From 1971 to 1995, the Design department was co-chaired by Michael McCoy and Katherine McCoy (who were married).

== Educational structure ==
The Cranbrook Academy of Art is a graduate-only school oriented around a professional, studio practice. The school continues to be known for its apprenticeship method of teaching, in which a small group of students—usually 10 to 16 per class, or 150 students in total for the 10 departments—study under a single artist-in-residence for the duration of their curriculum. There are no traditional courses; all learning is self-directed under the guidance and supervision of the respective artist-in-residence. Cranbrook is the only surviving experiment in radical art education, having outlasted the Bauhaus and Black Mountain College.
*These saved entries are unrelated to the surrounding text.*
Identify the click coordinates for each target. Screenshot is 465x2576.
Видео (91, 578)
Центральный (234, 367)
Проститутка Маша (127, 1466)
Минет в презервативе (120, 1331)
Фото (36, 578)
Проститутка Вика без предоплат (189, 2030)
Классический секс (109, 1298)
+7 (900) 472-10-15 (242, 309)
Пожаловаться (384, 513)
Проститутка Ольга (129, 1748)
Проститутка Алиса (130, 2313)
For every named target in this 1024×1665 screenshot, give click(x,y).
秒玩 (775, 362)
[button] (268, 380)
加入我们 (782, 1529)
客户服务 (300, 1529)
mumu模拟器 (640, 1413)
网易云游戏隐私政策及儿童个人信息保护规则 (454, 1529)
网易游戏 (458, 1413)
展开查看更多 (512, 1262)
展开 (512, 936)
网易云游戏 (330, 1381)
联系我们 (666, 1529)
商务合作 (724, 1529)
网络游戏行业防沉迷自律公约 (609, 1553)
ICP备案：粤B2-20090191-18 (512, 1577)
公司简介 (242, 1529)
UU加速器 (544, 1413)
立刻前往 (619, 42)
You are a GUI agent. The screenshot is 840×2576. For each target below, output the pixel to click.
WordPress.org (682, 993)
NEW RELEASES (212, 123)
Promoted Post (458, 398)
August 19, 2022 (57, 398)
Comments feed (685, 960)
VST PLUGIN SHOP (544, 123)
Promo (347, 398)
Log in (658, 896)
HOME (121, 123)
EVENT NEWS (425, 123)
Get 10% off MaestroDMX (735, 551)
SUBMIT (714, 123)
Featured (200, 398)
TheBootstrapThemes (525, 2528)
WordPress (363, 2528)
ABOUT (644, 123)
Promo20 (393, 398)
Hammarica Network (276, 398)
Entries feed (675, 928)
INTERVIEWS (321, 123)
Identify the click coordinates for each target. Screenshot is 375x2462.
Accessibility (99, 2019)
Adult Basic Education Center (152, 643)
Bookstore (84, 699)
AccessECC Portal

The school currently confers two degrees: Master of Fine Arts and Master of Architecture. The Master of Architecture degree is a post-professional degree and is not accredited by the National Architectural Accrediting Board. Cranbrook Art Academy currently has 11 departments — 2D Design, 3D Design, 4D Design, Architecture, Ceramics, Fiber, Metalsmithing, Painting, Photography, Print Media and Sculpture. The latest department (4D Design) began taking students in the fall of 2019, under the leadership of Carla Diana, a Cranbrook Art Academy alumna. In 2022, Paul Sacaridiz was appointed the Director of the Cranbrook Academy of Art.

== Architecture ==
The entire campus of the Cranbrook Educational Community was designed by Eliel Saarinen in the style of the Arts and Crafts movement. Every wooden door on campus is unique, an example of Gesamtkunstwerk (total design). Director of the Cranbrook Art Museum, Andrew Blauvelt, described the school as the "most designed environment you will ever encounter in the United States".

== Alumni ==

Notable artists, architects, and designers who have studied at Cranbrook Academy of Art include Adela Akers, Olga de Amaral, McArthur Binion, Peter Bohlin, Nick Cave, Niels Diffrient, Charles and Ray Eames, Edward Fella, Gere Kavanaugh, Florence Knoll, Marjorie Kreilick, Jack Lenor Larsen, Donald Lipski, Fumihiko Maki, Myra Mimlitsch-Gray, Annabeth Rosen, Ruth Adler Schnee, Nancy Skolos, Toshiko Takaezu, Lucille Tenazas, Harry Bertoia and Anne Wilson.